• **REQUIRED ACTION**
I need the lines from the one holding "где каждый игрок является важным звеном цепи." to the last line of the data below repeated exactly, both included, without pictures.

• **EXERCISE DATA**
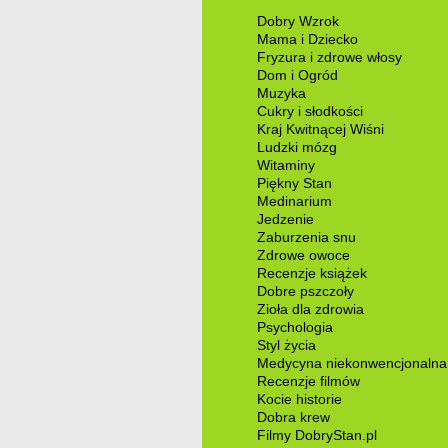
Dobry Wzrok
Mama i Dziecko
Fryzura i zdrowe włosy
Dom i Ogród
Muzyka
Cukry i słodkości
Kraj Kwitnącej Wiśni
Ludzki mózg
Witaminy
Piękny Stan
Medinarium
Jedzenie
Zaburzenia snu
Zdrowe owoce
Recenzje książek
Dobre pszczoły
Zioła dla zdrowia
Psychologia
Styl życia
Medycyna niekonwencjonalna
Recenzje filmów
Kocie historie
Dobra krew
Filmy DobryStan.pl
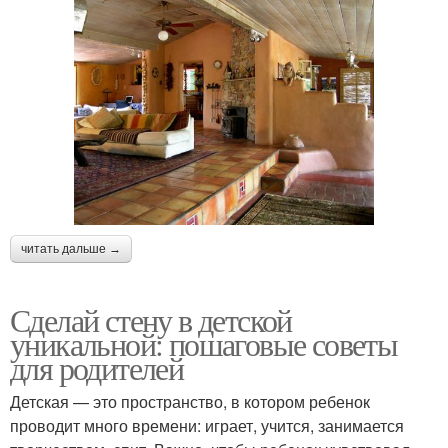
читать дальше →
Сделай стену в детской
уникальной: пошаговые советы
для родителей
Детская — это пространство, в котором ребенок
проводит много времени: играет, учится, занимается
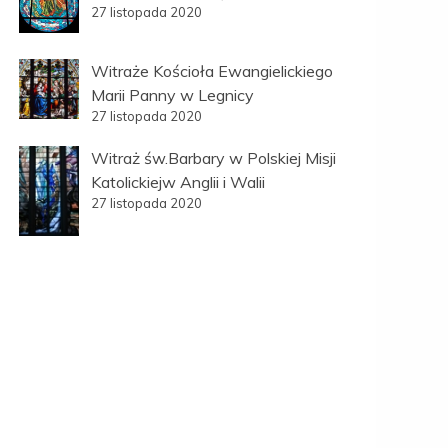
27 listopada 2020
Witraże Kościoła Ewangielickiego
Marii Panny w Legnicy
27 listopada 2020
Witraż św.Barbary w Polskiej Misji
Katolickiejw Anglii i Walii
27 listopada 2020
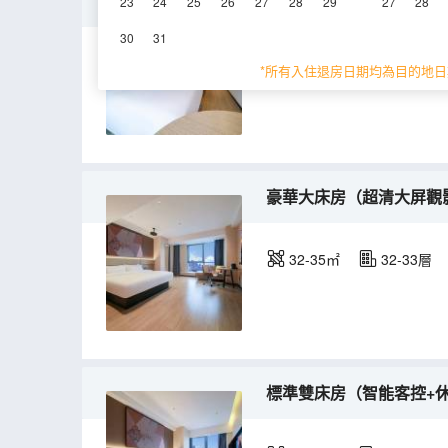
高級雙床房（智能語音客
23
24
25
26
27
28
29
27
28
30
31
25-28㎡
32-33層
*所有入住退房日期均為目的地日
豪華大床房（超清大屏觀
32-35㎡
32-33層
標準雙床房（智能客控+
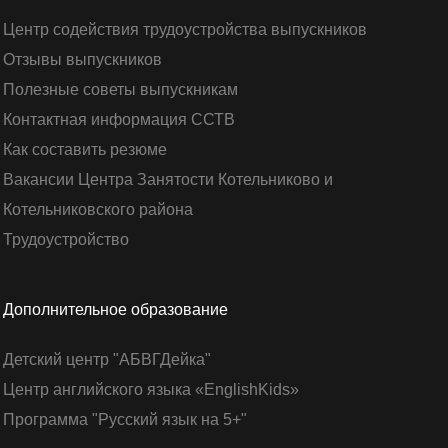
Центр содействия трудоустройства выпускников
Отзывы выпускников
Полезные советы выпускникам
Контактная информация ССТВ
Как составить резюме
Вакансии Центра Занятости Котельниково и
Котельниковского района
Трудоустройство
Дополнительное образование
Детский центр "АБВГДейка"
Центр английского языка «EnglishKids»
Программа "Русский язык на 5+"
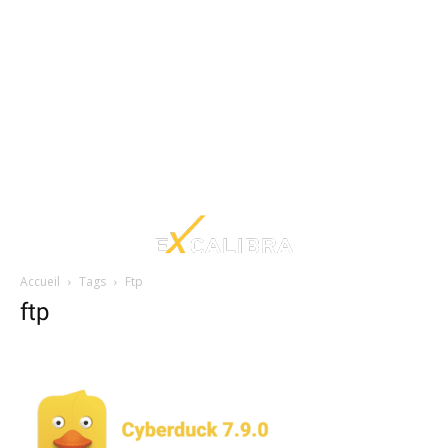
Accueil
Tags
Ftp
ftp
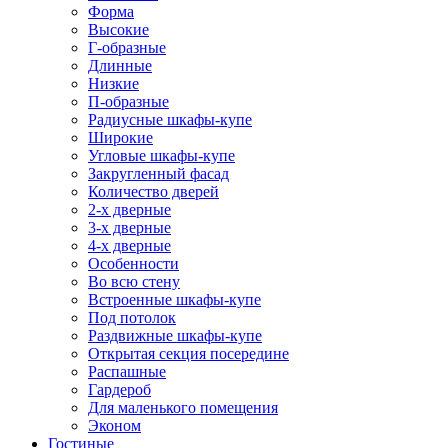
Форма
Высокие
Г-образные
Длинные
Низкие
П-образные
Радиусные шкафы-купе
Широкие
Угловые шкафы-купе
Закругленный фасад
Количество дверей
2-х дверные
3-х дверные
4-х дверные
Особенности
Во всю стену
Встроенные шкафы-купе
Под потолок
Раздвижные шкафы-купе
Открытая секция посередине
Распашные
Гардероб
Для маленького помещения
Эконом
Гостиные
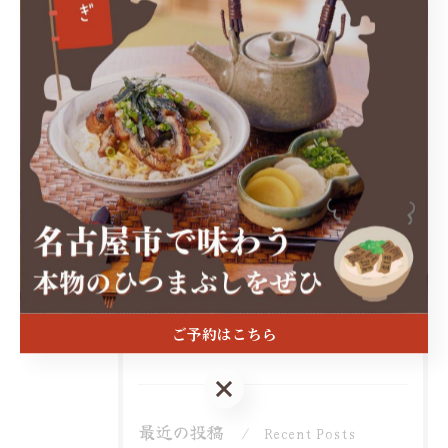
カテゴリー
Categories
全てのカテゴリー
うなぎ
うな丼
ランチ
ディナー
テイクアウト
ご予約はこちら
お知らせ
ご予約はこちら
最近の投稿
Recent Posts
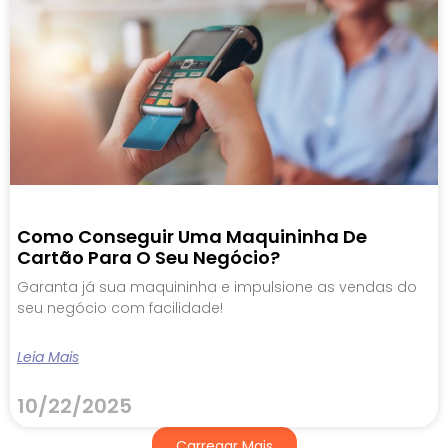
Como Conseguir Uma Maquininha De
Cartão Para O Seu Negócio?
Garanta já sua maquininha e impulsione as vendas do
seu negócio com facilidade!
Leia Mais
10/22/2025
Carregar Mais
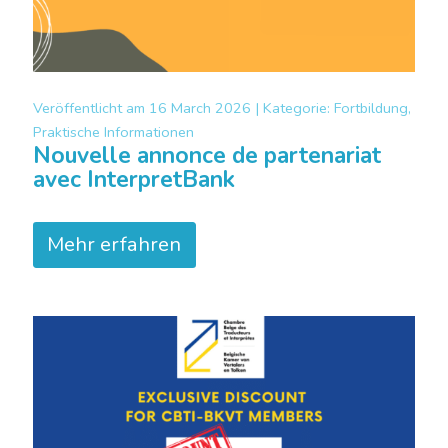
Veröffentlicht am
16 March 2026 |
Kategorie:
Fortbildung,
Praktische Informationen
Nouvelle annonce de partenariat
avec InterpretBank
Mehr erfahren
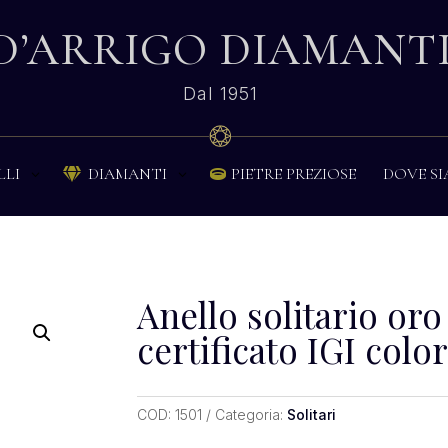
D’ARRIGO DIAMANT
Dal 1951
PIETRE PREZIOSE
DOVE S
LLI
DIAMANTI


Anello solitario oro
certificato IGI colo
COD:
1501
Categoria:
Solitari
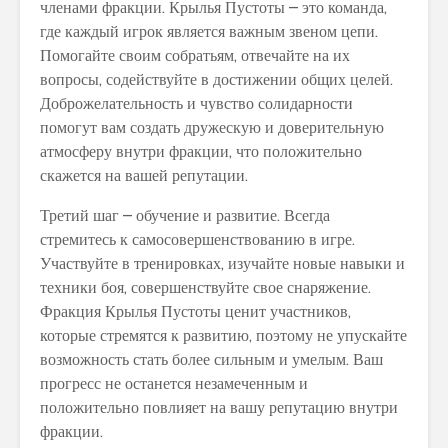
членами фракции. Крылья Пустоты – это команда,
где каждый игрок является важным звеном цепи.
Помогайте своим собратьям, отвечайте на их
вопросы, содействуйте в достижении общих целей.
Доброжелательность и чувство солидарности
помогут вам создать дружескую и доверительную
атмосферу внутри фракции, что положительно
скажется на вашей репутации.
Третий шаг – обучение и развитие. Всегда
стремитесь к самосовершенствованию в игре.
Участвуйте в тренировках, изучайте новые навыки и
техники боя, совершенствуйте свое снаряжение.
Фракция Крылья Пустоты ценит участников,
которые стремятся к развитию, поэтому не упускайте
возможность стать более сильным и умелым. Ваш
прогресс не останется незамеченным и
положительно повлияет на вашу репутацию внутри
фракции.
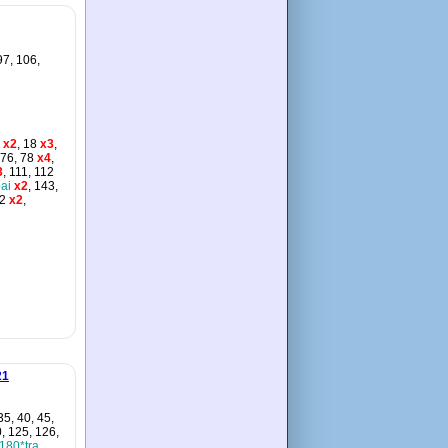
97, 106,
x2
, 18
x3
,
 76, 78
x4
,
3
, 111, 112
ai
x2
, 143,
62
x2
,
21
 35, 40, 45,
0, 125, 126,
180*tra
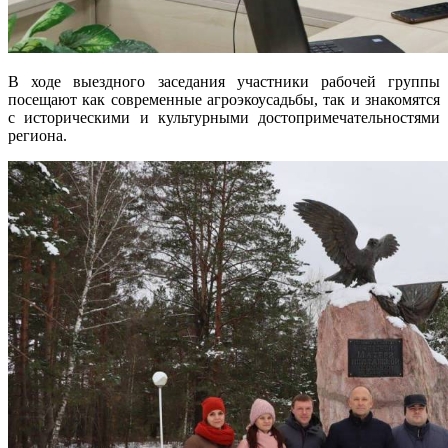
В ходе выездного заседания участники рабочей группы
посещают как современные агроэкоусадьбы, так и знакомятся
с историческими и культурными достопримечательностями
региона.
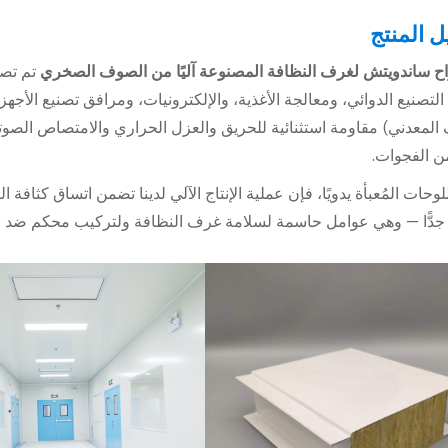
ل المنتج
اح ساندويتش لغرف النظافة المصنوعة آليًا من الصوف الصخري
تم تصم
لتصنيع الدوائي، ومعالجة الأغذية، والإلكترونيات، ومرافق تصنيع الأجه
لمعدني) مقاومة استثنائية للحريق والعزل الحراري والامتصاص الصوتي، بي
من الفجوات.
 جدًّا — وهي عوامل حاسمة لسلامة غرف النظافة ولتركيب محكم ضد ا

• **EXERCISE RESPONSE**
где каждый игрок является важным звеном цепи.
Помогайте своим собратьям, отвечайте на их
вопросы, содействуйте в достижении общих целей.
Доброжелательность и чувство солидарности
помогут вам создать дружескую и доверительную
атмосферу внутри фракции, что положительно
скажется на вашей репутации.
Третий шаг – обучение и развитие. Всегда
стремитесь к самосовершенствованию в игре.
Участвуйте в тренировках, изучайте новые навыки и
техники боя, совершенствуйте свое снаряжение.
Фракция Крылья Пустоты ценит участников,
которые стремятся к развитию, поэтому не упускайте
возможность стать более сильным и умелым. Ваш
прогресс не останется незамеченным и
положительно повлияет на вашу репутацию внутри
фракции.
97, 106,
x2
, 18
x3
,
 76, 78
x4
,
3
, 111, 112
ai
x2
, 143,
62
x2
,
21
 35, 40, 45,
0, 125, 126,
180*tra
В ходе выездного заседания участники рабочей группы
посещают как современные агроэкоусадьбы, так и знакомятся
с историческими и культурными достопримечательностями
региона.
ل المنتج
اح ساندويتش لغرف النظافة المصنوعة آليًا من الصوف الصخري
تم تصم
لتصنيع الدوائي، ومعالجة الأغذية، والإلكترونيات، ومرافق تصنيع الأجه
لمعدني) مقاومة استثنائية للحريق والعزل الحراري والامتصاص الصوتي، بي
من الفجوات.
 جدًّا — وهي عوامل حاسمة لسلامة غرف النظافة ولتركيب محكم ضد ا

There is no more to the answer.